Here comes “Blinded By The Light,” in which Javed, a young Pakistani/British man, finds his unhappy life changed for the better when a friend turns him on to the music of Bruce Springsteen. The movie is based on a memoir by Sarfraz Manzoor (nicknamed Javed) called “Greetings From Bury Park: Race, Religion and Rock ’n’ Roll” (Bury Park is the neighborhood in Luton, England, where he grew up, not a typo for Springsteen’s Asbury Park).
Made by Gurinder Chadha, who also directed “Bend It Like Beckham” in 2002, “BBTL” follows much the same formula: strict immigrant parents, life as an outsider, sister getting married, and a teen with an obsession. In “Bend It,” that was soccer. Here, it’s The Boss.

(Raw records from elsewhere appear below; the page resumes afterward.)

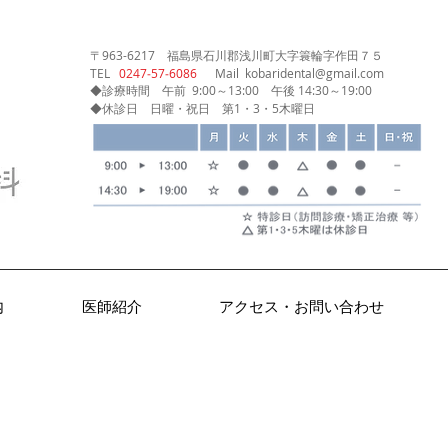
〒963-6217
福島県石川郡浅川町大字簑輪字作田７５
​TEL
0247‐57‐6086
Mail
kobaridental@gmail.com
◆診療時間
午前 9:00～13:00
午後 14:30～19:00
◆休診日 日曜・祝日 第1・3・5木曜日
内
医師紹介
アクセス・お問い合わせ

In a high school world of kids whose musical and fashion tastes run to the Pet Shop Boys and Debbie Gibson, Javed — a kid with poetry in his heart and on dozens of pieces of paper in his bedroom — is astounded the first time he hears Springsteen’s lyrics. As he listens, Chadha scrolls them across the screen, and on two occasions, expands them into full-fledged musical set pieces, complete with dancing in the streets. All of that seemed unnecessary to me, but I suppose just watching a guy walk down the street listening to music on his Sony Walkman wouldn’t make the most compelling footage.
Adding even more drama to Javed’s life are the economic consequences of his father losing his job when there are no others to be found, his mother forced to clean clothes for others in her home all day and half the night, and white supremacists marching through the town demanding “Pakis Go Home!” Fortunately, Javed bonds with the guy who gave him his first Springsteen tapes, has a relationship with a girl at school, and has his eyes opened to the world by a man six time zones away.
I’m a longtime Springsteen fan, so I enjoyed hearing a dozen or so of his songs and seeing the impact they had on someone first discovering them. The cast is all terrific and it’s nice to see the real Javed in the credits. Aside from those musical set pieces, I enjoyed “Blinded By The Light” enough to give it a 7 out of 10.